Collection entries -
+ + +

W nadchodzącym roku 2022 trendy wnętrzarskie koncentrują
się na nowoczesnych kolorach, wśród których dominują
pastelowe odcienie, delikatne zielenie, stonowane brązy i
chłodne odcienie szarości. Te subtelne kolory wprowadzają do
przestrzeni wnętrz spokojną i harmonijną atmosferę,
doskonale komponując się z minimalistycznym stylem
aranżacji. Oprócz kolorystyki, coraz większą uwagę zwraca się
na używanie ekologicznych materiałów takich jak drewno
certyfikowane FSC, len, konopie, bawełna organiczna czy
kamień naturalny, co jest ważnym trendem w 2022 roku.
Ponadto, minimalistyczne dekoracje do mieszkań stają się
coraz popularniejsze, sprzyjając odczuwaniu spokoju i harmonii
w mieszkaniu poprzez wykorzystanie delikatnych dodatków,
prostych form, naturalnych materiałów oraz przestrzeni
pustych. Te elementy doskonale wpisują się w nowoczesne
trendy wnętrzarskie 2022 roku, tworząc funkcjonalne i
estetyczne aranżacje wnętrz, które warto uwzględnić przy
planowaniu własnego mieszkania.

+ + +

Reproduce every line in the records above that contains the word "materiałów".

na używanie ekologicznych materiałów takich jak drewno
prostych form, naturalnych materiałów oraz przestrzeni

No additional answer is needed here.